Trailing 1-0 in the series and with grave concerns that Cleary’s ineffectual Origin career to date was going to have him be the next Mitchell Pearce, Cleary turned in one of the great NSW performances.
After six Origin appearances, Cleary recorded his first linebreak, linebreak assist and try assist while cutting through the Maroons via a brilliant performance with the boot.
He was crowned Man of the Match as NSW demolished Queensland 34-10.
2020 rule changes
The two biggest rule changes for the 2020 season were both designed to open up play and give the attacking team the advantage. The first change was a team’s ability to pack a scrum in the middle of the field. This change enabled sides to attack either side of the scrum and as witnessed in Origin II, defences could easily be found short. This rule change certainly provided greater scoring opportunites.

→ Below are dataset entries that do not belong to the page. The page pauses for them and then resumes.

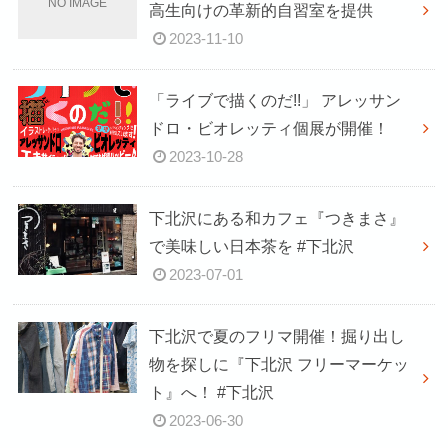
高生向けの革新的自習室を提供
2023-11-10
「ライブで描くのだ!!」 アレッサン
ドロ・ビオレッティ個展が開催！
2023-10-28
下北沢にある和カフェ『つきまさ』
で美味しい日本茶を #下北沢
2023-07-01
下北沢で夏のフリマ開催！掘り出し
物を探しに『下北沢 フリーマーケッ
ト』へ！ #下北沢
2023-06-30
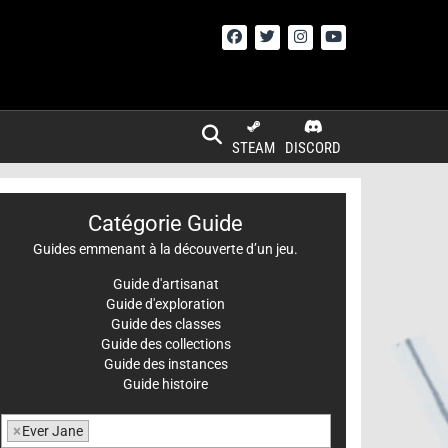
STEAM
DISCORD
Catégorie Guide
Guides emmenant à la découverte d’un jeu.
Guide d'artisanat
Guide d'exploration
Guide des classes
Guide des collections
Guide des instances
Guide histoire
×
Ever Jane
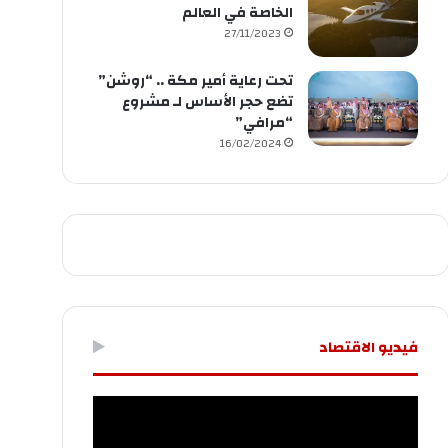
الخاصة في العالم
27/11/2023
تحت رعاية أمير مكة .. “روشن”
تضع حجر الأساس لـ مشروع
“مرافي”
16/02/2024
فيديو الاقتصاد
مشغل
الفيديو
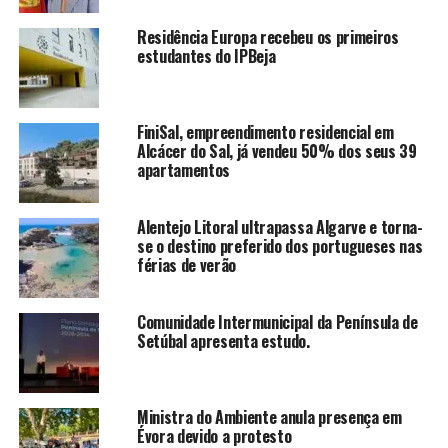
Residência Europa recebeu os primeiros
estudantes do IPBeja
FiniSal, empreendimento residencial em
Alcácer do Sal, já vendeu 50% dos seus 39
apartamentos
Alentejo Litoral ultrapassa Algarve e torna-
se o destino preferido dos portugueses nas
férias de verão
Comunidade Intermunicipal da Península de
Setúbal apresenta estudo.
Ministra do Ambiente anula presença em
Évora devido a protesto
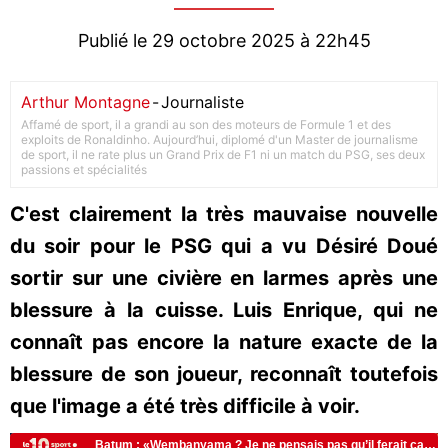
Publié le 29 octobre 2025 à 22h45
Arthur Montagne
-
Journaliste
Affamé de sport, il a grandi au son des moteurs de Formule 1 et des
exploits de Ronaldinho. Aujourd’hui, diplomé d'un Master de journalisme
de sport, il ne rate plus un Grand Prix de F1 ni un match du PSG, ses deux
passions et spécialités
C'est clairement la très mauvaise nouvelle
du soir pour le PSG qui a vu Désiré Doué
sortir sur une civière en larmes après une
blessure à la cuisse. Luis Enrique, qui ne
connaît pas encore la nature exacte de la
blessure de son joueur, reconnaît toutefois
que l'image a été très difficile à voir.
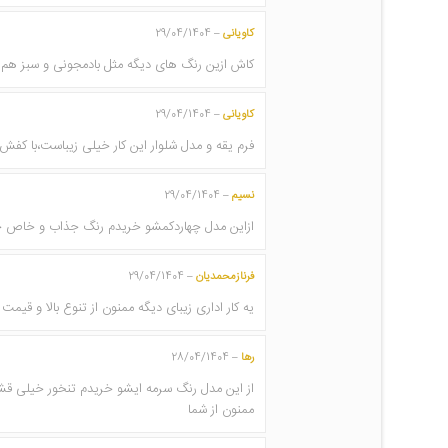
کاویانی
29/04/1404
–
کاش ازین رنگ های دیگه مثل بادمجونی و سبز هم ب
کاویانی
29/04/1404
–
فرم یقه و مدل شلوار این کار خیلی زیباست،با کف
نسیم
29/04/1404
–
ازاین مدل چهاردکمشو خریدم رنگ جذاب و خاص خیل
فرنازمحمدیان
29/04/1404
–
یه کار اداری زیبای دیگه ممنون از تنوع بالا و قی
رها
28/04/1404
–
از این مدل رنگ سرمه ایشو خریدم تنخور خیلی قش
ممنون از شما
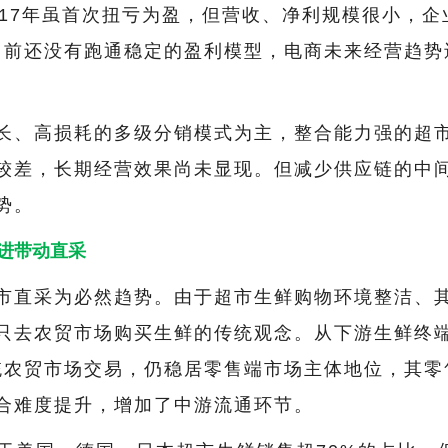
017年虽首次扭亏为盈，但营收、净利规模很小，企
目前还没有跑通稳定的盈利模型，电商未来经营趋势
长、高损耗的多级分销模式为主，整合能力强的超
较差，长期经营效果尚未显现。但减少供应链的中
势。
进带动直采
市直采为必然趋势。由于超市生鲜购物环境整洁、
只去农贸市场购买生鲜的传统观念。从下游生鲜终
传统农贸市场交易，仍稳居零售端市场主体地位，其零
合难度提升，增加了中游流通环节。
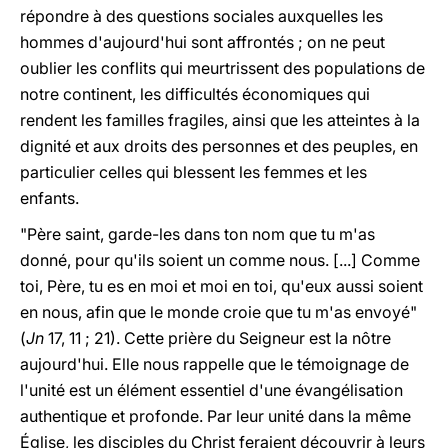
répondre à des questions sociales auxquelles les
hommes d'aujourd'hui sont affrontés ; on ne peut
oublier les conflits qui meurtrissent des populations de
notre continent, les difficultés économiques qui
rendent les familles fragiles, ainsi que les atteintes à la
dignité et aux droits des personnes et des peuples, en
particulier celles qui blessent les femmes et les
enfants.
"Père saint, garde-les dans ton nom que tu m'as
donné, pour qu'ils soient un comme nous. [...] Comme
toi, Père, tu es en moi et moi en toi, qu'eux aussi soient
en nous, afin que le monde croie que tu m'as envoyé"
(
Jn
17, 11 ; 21). Cette prière du Seigneur est la nôtre
aujourd'hui. Elle nous rappelle que le témoignage de
l'unité est un élément essentiel d'une évangélisation
authentique et profonde. Par leur unité dans la même
Église, les disciples du Christ feraient découvrir à leurs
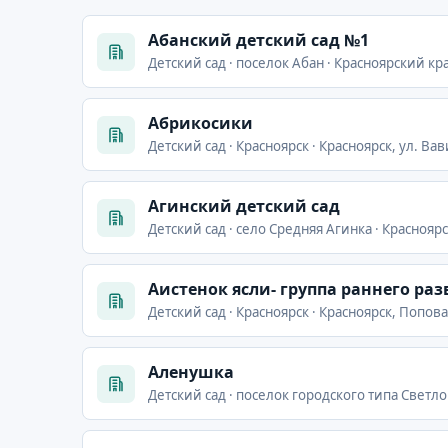
Абанский детский сад №1
Детский сад · поселок Абан · Красноярский кра
Абрикосики
Детский сад · Красноярск · Красноярск, ул. Вав
Агинский детский сад
Детский сад · село Средняя Агинка · Красноярс
Аистенок ясли- группа раннего ра
Детский сад · Красноярск · Красноярск, Попова
Аленушка
Детский сад · поселок городского типа Светло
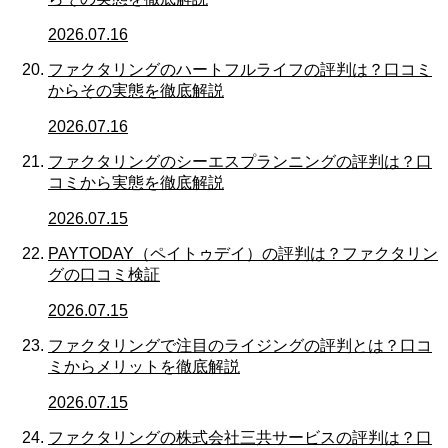
2026.07.16
ファクタリングのハートフルライフの評判は？口コミ
からその実態を徹底解説
2026.07.16
ファクタリングのシーエスプランニングの評判は？口
コミから実態を徹底解説
2026.07.15
PAYTODAY（ペイトゥデイ）の評判は？ファクタリン
グの口コミ検証
2026.07.15
ファクタリングで注目のライジングの評判とは？口コ
ミからメリットを徹底解説
2026.07.15
ファクタリングの株式会社三共サービスの評判は？口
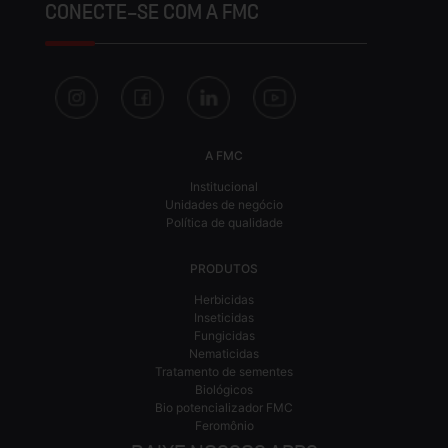
CONECTE-SE COM A FMC
A FMC
Institucional
Unidades de negócio
Política de qualidade
PRODUTOS
Herbicidas
Inseticidas
Fungicidas
Nematicidas
Tratamento de sementes
Biológicos
Bio potencializador FMC
Feromônio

The biggest rule change for 2020 was the introduction of the six again call for ruck infringements. The idea was based on a perception that the game needed to be faster, particulalry in the play-the-ball area. This rule had the desired effect, but it handed the referees way too much control over the flow of a game. The decision to call six again became so haphazard and yet so damaging to a defending team, that it frustrated a lot of fans. It is almost impossible to defend several back-to-back sets of tackles and the incosistency in handing out these calls made it a blight on some games.
2020 State of Origin series – a classic Queensland victory
Make no mistake, NSW should have won this series and they should have won it comfortably. The Queensland side, on paper at least, had far less talent and far less State of Origin experience.
It didn’t help New South Wales that the media, particularly former Blues captain Paul Gallen, wrote the Maroons off at every opportunity. That was exactly what Queensland coach Wayne Bennett would have wanted to hear, as it provided the perfect ammunition for a Game III ambush.
Five-eighth Cameron Munster was the key for Queensland as he provided the spark in attack his side needed to score points against a stubborn NSW defensive line. His ability to make those around him better is uncanny.
Harry Grant, meanwhile, was an incredible revelation at hooker in his Queensland debut, tearing NSW to shreds from dummy half. A try, two try assists and two linebreak assists has Grant locked in as the Maroons’ long-term hooker, leaving the state in good hands following the retirement of the great Cameron Smith.
The return of star fullback Kalyn Ponga and barnstorming backrower David Fifita for the 2021 series should have NSW gravely concerned for the future.